Rice: The grain most often paired with beans is rice. You can easily stock up on it and keep a few extra lbs. of regular white rice or brown rice on hand.

Oats: Oatmeal is an excellent way to fill your belly and it can be added to bread and stews to help thicken and add nutrients.

Flour: I highly recommend having flour on hand, as it is so versatile. You can turn it into noodles, tortillas, or any number of things, including bread and crackers. Regular wheat flour is great, but you can also store corn flour, or other types of flours you might normally use.

Oil: While you can certainly store olive and coconut oil, etc. they do tend to go rancid faster than regular vegetable oil, so choose carefully and rotate often.

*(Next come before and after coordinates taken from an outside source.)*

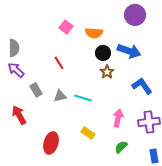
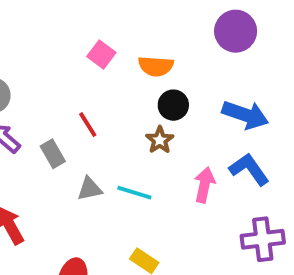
blue arrow: (129, 51) -> (245, 115), moved
brown star: (107, 72) -> (160, 140), moved
gray rectangle: (36, 90) -> (53, 154), moved
pink arrow: (118, 118) -> (204, 185), moved

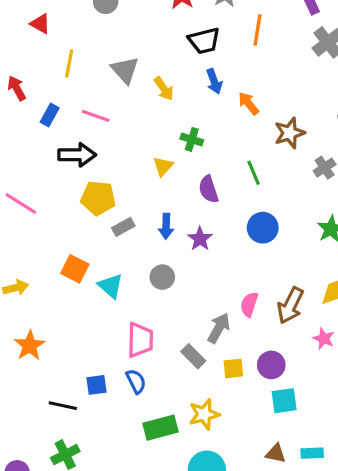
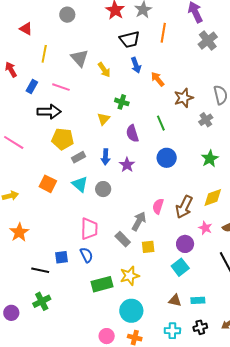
cyan triangle: (111, 286) -> (80, 184), moved
purple circle: (271, 365) -> (185, 244), moved
cyan square: (284, 401) -> (180, 267), turned -30

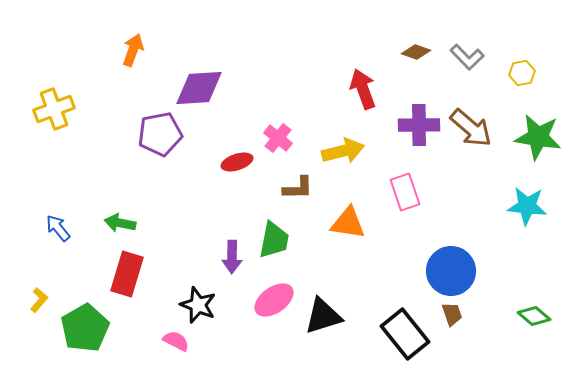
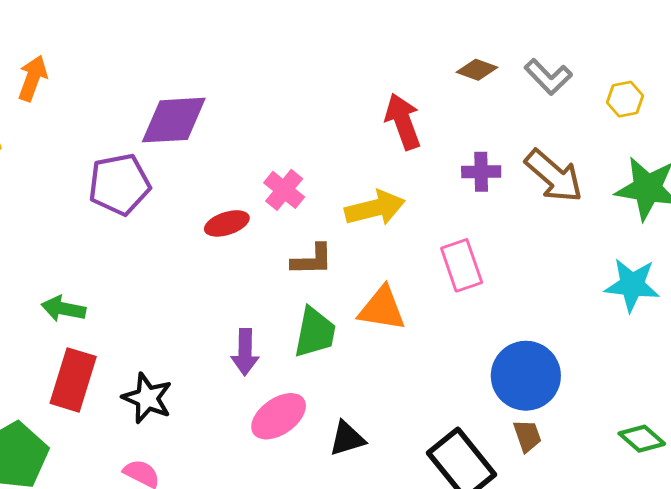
orange arrow: (133, 50) -> (33, 78), moved
purple cross: (419, 125) -> (481, 172), size x0.7
green trapezoid: (274, 240) -> (315, 332), moved
purple arrow: (232, 257) -> (245, 352), moved
black star: (198, 305) -> (147, 398), moved
black triangle: (323, 316) -> (347, 439), size x0.7

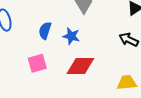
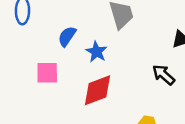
red diamond: (80, 66) -> (97, 90), turned -36

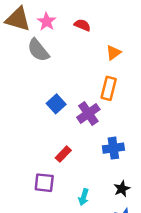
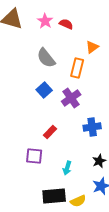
pink star: (47, 22) -> (45, 21), moved
gray semicircle: (38, 50) -> (46, 58), moved
orange rectangle: (109, 88) -> (77, 68), moved

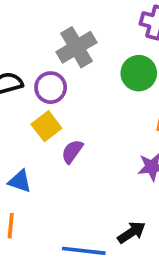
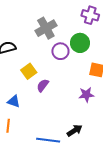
purple circle: (51, 88) -> (60, 51), moved

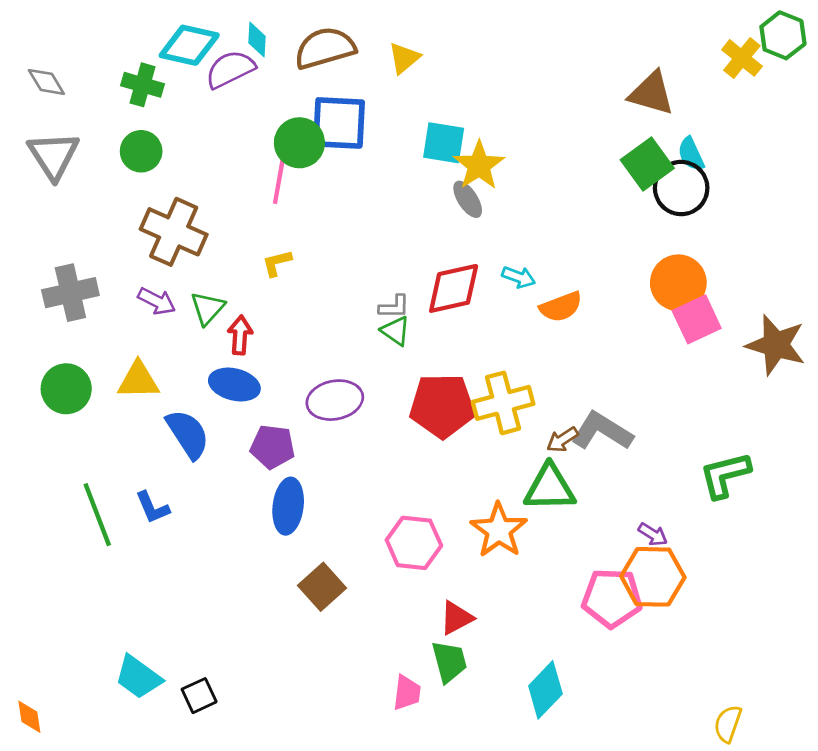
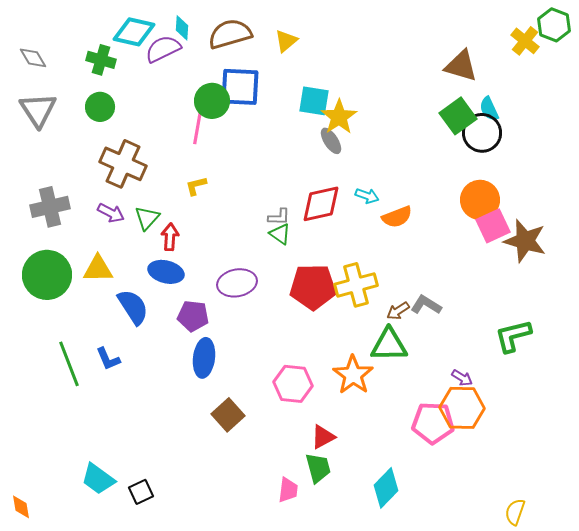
brown star: (776, 345) -> (525, 241), moved
green circle: (66, 389) -> (47, 275), size x1.4
gray L-shape: (602, 431) -> (426, 305), size x0.7

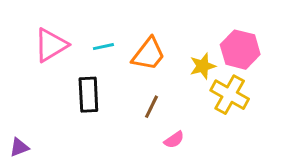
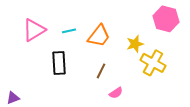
pink hexagon: (240, 50) -> (166, 19), moved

Having oil on hand adds some much needed fat to your diet and makes it easier to cook food.

Pasta: You can make your own pasta, but it’s a good idea to keep some ready made on hand. If you buy in bulk, you’ll have plenty for any emergency situation. Consider stocking pasta sauce, as well, to top your pasta with.

Salt: You will definitely need salt if you’re making your own food from scratch. It can also be used for preserving food if things get dire.

Sugar: Sweeten things up with a little sugar. This is something that you’ll want to keep on hand just in case you want to make some desserts. It’s also good for boosting calories and for quick energy.

Aside from these basics, make sure you stock up on items that your family loves. In my house, macaroni and cheese is always a hit, so I have some of that stocked. Cookies and chips are also big in our home, so I have a bit of that set aside for a rainy day, too.

It’s up to you to create the perfect emergency food supply list for your family, but this will get you started. What have you already started stocking?